**PROBLEM STATEMENT:** Produce the lines from the one containing "que cet auteur" through the end of the material exactly as they appear, both ends included, and leave the pictures out.

**SUPPLIED DATA:**
┏━━

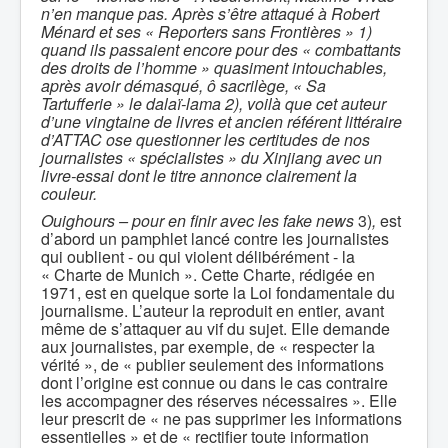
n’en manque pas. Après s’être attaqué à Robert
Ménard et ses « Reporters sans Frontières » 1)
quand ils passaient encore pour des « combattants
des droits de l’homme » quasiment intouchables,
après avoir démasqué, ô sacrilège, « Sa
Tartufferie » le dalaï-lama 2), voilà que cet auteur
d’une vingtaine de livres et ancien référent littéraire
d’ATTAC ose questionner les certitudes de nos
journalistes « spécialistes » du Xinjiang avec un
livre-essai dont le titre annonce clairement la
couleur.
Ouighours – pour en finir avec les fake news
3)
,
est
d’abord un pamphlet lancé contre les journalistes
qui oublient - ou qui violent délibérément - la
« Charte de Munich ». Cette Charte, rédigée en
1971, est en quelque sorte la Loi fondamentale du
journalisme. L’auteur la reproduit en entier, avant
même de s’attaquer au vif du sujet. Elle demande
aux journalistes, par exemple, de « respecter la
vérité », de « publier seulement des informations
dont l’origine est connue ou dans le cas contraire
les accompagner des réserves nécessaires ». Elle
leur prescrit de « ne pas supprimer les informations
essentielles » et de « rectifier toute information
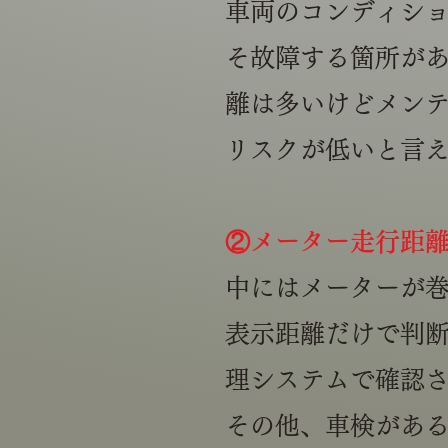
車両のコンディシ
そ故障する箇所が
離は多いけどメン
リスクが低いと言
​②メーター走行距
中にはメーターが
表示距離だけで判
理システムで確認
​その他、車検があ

┗━━

**ANSWER BOX:**
Tartufferie » le dalaï-lama 2), voilà que cet auteur
d’une vingtaine de livres et ancien référent littéraire
d’ATTAC ose questionner les certitudes de nos
journalistes « spécialistes » du Xinjiang avec un
livre-essai dont le titre annonce clairement la
couleur.
Ouighours – pour en finir avec les fake news
3)
,
est
d’abord un pamphlet lancé contre les journalistes
qui oublient - ou qui violent délibérément - la
« Charte de Munich ». Cette Charte, rédigée en
1971, est en quelque sorte la Loi fondamentale du
journalisme. L’auteur la reproduit en entier, avant
même de s’attaquer au vif du sujet. Elle demande
aux journalistes, par exemple, de « respecter la
vérité », de « publier seulement des informations
dont l’origine est connue ou dans le cas contraire
les accompagner des réserves nécessaires ». Elle
leur prescrit de « ne pas supprimer les informations
essentielles » et de « rectifier toute information
車両のコンディシ
そ故障する箇所が
離は多いけどメン
リスクが低いと言
​②メーター走行距
中にはメーターが
表示距離だけで判
理システムで確認
​その他、車検があ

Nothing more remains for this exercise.